The Internal Revenue Service inadvertently exposed the Social Security numbers of tens of thousands of individuals online who donated money to tax-exempt organizations involved in political activities.
For reasons of political transparency, the IRS posts information filed by the organizations, which are required to report their contributors and expenditures to the IRS. The nonprofit groups are called "527s" (named for Section 527 of the tax code that gives the groups tax-exempt status). Donors are supposed to be listed, but additional personal information, such as Social Security numbers, is not. Nevertheless, this occurred in numerous instances.
"When we were alerted last week that a substantial number of Social Security numbers were posted on IRS.gov in forms filed by section 527 political organizations, the IRS decided out of an abundance of caution to temporarily remove public Web access to the records," the IRS said.
That database now has been taken down from the Web, and the IRS is "assessing the situation and exploring available options," the agency said in a statement to NBC News.
The finding was made public by Carl Malamud of Public.Resource.Org, a nonprofit group that fights for putting government documents online and making those documents free for all to view.
There are thousands of 527 groups, which run the gamut of issues and interests, from the Plumbers/Pipefitters Union and the American Dental Association, to feminist-backed EMILY's List and conservative RightChange.com. There is no limit to the amount a person can donate, but the donations are not tax deductible, and they must be publicly reported.
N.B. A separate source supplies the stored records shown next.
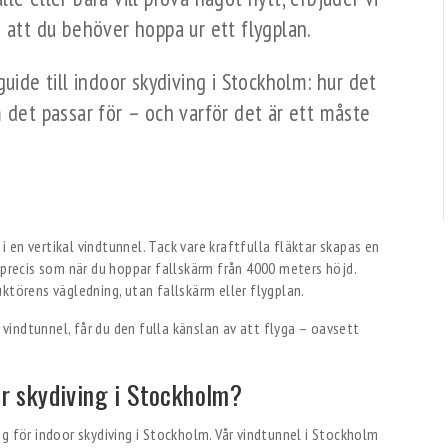
 att du behöver hoppa ur ett flygplan.
uide till indoor skydiving i Stockholm: hur det
 det passar för – och varför det är ett måste
 i en vertikal vindtunnel. Tack vare kraftfulla fläktar skapas en
 precis som när du hoppar fallskärm från 4000 meters höjd.
ktörens vägledning, utan fallskärm eller flygplan.
indtunnel, får du den fulla känslan av att flyga – oavsett
or skydiving i Stockholm?
g för indoor skydiving i Stockholm. Vår vindtunnel i Stockholm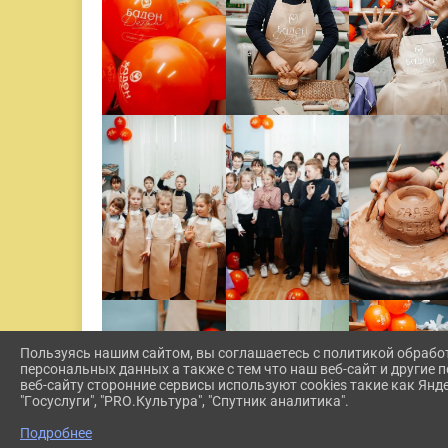
Пользуясь нашим сайтом, вы соглашаетесь с политикой обрабо
персональных данных а также с тем что наш веб-сайт и другие
веб-сайту сторонние сервисы используют cookies такие как Янд
"Госуслуги", "PRO.Культура", "Спутник аналитика".
Подробнее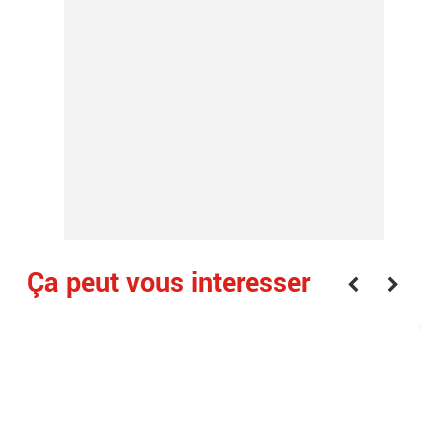
Ça peut vous interesser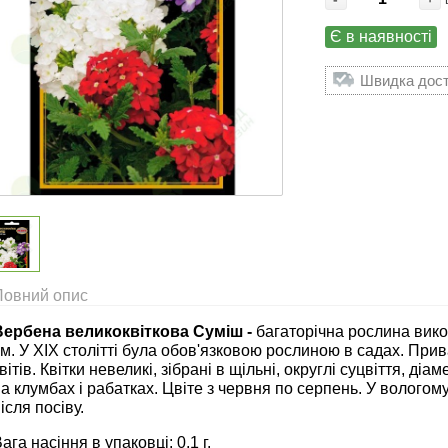
Є в наявності
Швидка доста
Повний опис
Вербена великоквіткова Суміш -
багаторічна рослина вико
м. У XIX столітті була обов'язковою рослиною в садах. При
вітів. Квітки невеликі, зібрані в щільні, округлі суцвіття, д
а клумбах і рабатках. Цвіте з червня по серпень. У вологому
ісля посіву.
ага насіння в упаковці: 0,1 г.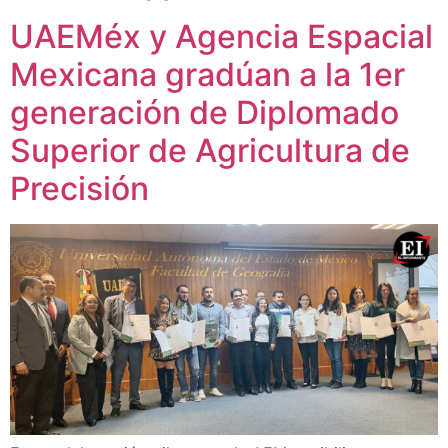
UAEMéx y Agencia Espacial
Mexicana gradúan a la 1er
generación de Diplomado
Superior de Agricultura de
Precisión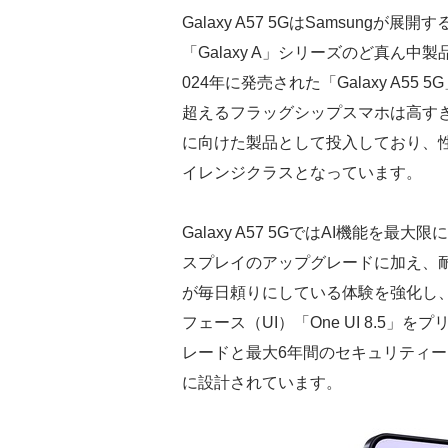
Galaxy A57 5GはSamsung
「Galaxy A」シリーズのど真ん中製
024年に発売された「Galaxy A55
超えるフラッグシップスマホは高す
に向けた製品として投入しており、
イレンジクラスとなっています。
Galaxy A57 5GではAI機能
スプレイのアップグレードに加え、
が毎日頼りにしている体験を強化し、OS
フェース（UI）「One UI 8.5
レードと最大6年間のセキュリティ
に設計されています。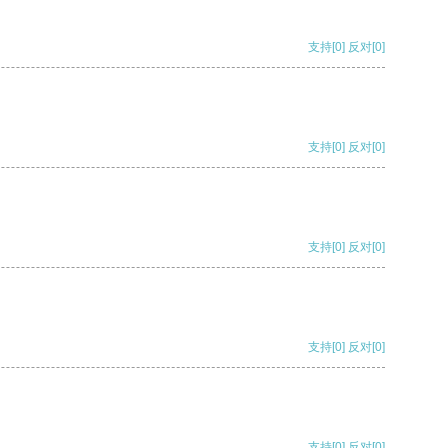
支持
[0]
反对
[0]
支持
[0]
反对
[0]
支持
[0]
反对
[0]
支持
[0]
反对
[0]
支持
[0]
反对
[0]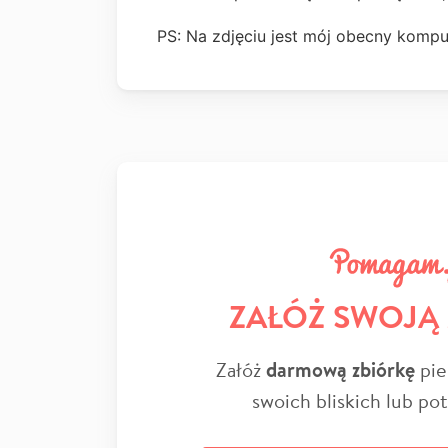
PS: Na zdjęciu jest mój obecny kompu
ZAŁÓŻ SWOJĄ
Załóż
darmową zbiórkę
pie
swoich bliskich lub po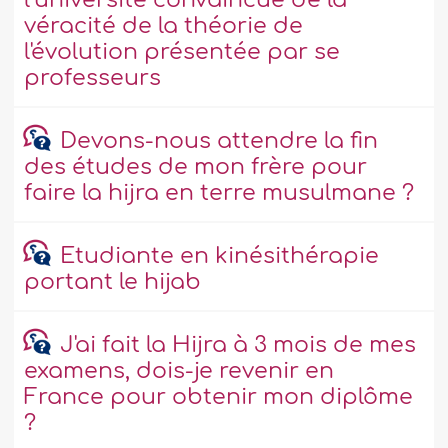
l’université convaincue de la
véracité de la théorie de
l'évolution présentée par se
professeurs
Devons-nous attendre la fin
des études de mon frère pour
faire la hijra en terre musulmane ?
Etudiante en kinésithérapie
portant le hijab
J'ai fait la Hijra à 3 mois de mes
examens, dois-je revenir en
France pour obtenir mon diplôme
?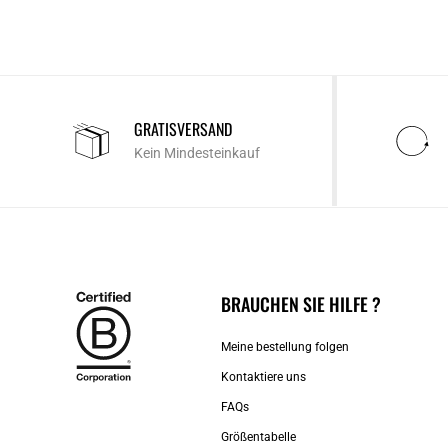
GRATISVERSAND
Kein Mindesteinkauf
BRAUCHEN SIE HILFE ?
Meine bestellung folgen
Kontaktiere uns​
FAQs
Größentabelle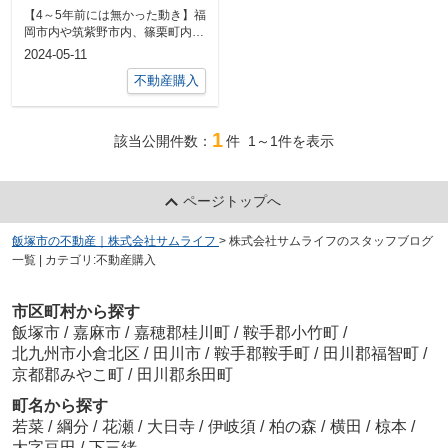
【4～5年前には無かった動き】福
岡市内や筑紫野市内、篠栗町内か
らの お問い合わせが最近とても
2024-05-11
多く、...
不動産購入
1
該当公開件数：
件
1～1
件を表示
ページトップへ
飯塚市の不動産｜株式会社サムライフ
>
株式会社サムライフのスタッフブログ
一覧 | カテゴリ:不動産購入
市区町村から探す
飯塚市
/
嘉麻市
/
嘉穂郡桂川町
/
鞍手郡小竹町
/
北九州市小倉北区
/
田川市
/
鞍手郡鞍手町
/
田川郡福智町
/
京都郡みやこ町
/
田川郡糸田町
町名から探す
若菜
/
綱分
/
花瀬
/
大日寺
/
伊岐須
/
柏の森
/
横田
/
椋本
/
大字豆田
/
下三緒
For this reason, Malamud worries about the database remaining offline for long. "This Section 527 database is an essential tool used by journalists, watchdog groups, congressional staffers, and citizens," he said on his site. The "public posting of this database serves a vital public purpose (and this database must be restored as quickly as possible)."
While calling the posting of the Social Security numbers "reckless," Malamud said the IRS does make it clear that Social Security numbers should not be submitted on forms that will be put online and available for "public inspection."
"Mistakes happens; the trick is when they happen, you need to fix them," Malamud told NBC News. "The IRS should have simply rejected those documents when they were submitted, and made people refile them" without the Social Security numbers included.
The IRS, in its statement, said that it "frequently and routinely reminds organizations of the public disclosure of these forms and urges them not to include personal information, including Social Security numbers, in their public filing."
Most of the Social Security numbers that were exposed were included in 527 filings made between 2002 and 2008, Malamud said. And while chances are that "most people are safe," and "most organizations know better" than to include Social Security numbers, he said, donors may want to check with the organizations they gave money to find out for sure.
NBC News also asked the IRS if it plans to contact the individuals whose Social Security numbers were exposed, and will publish an updated post if we receive the answer.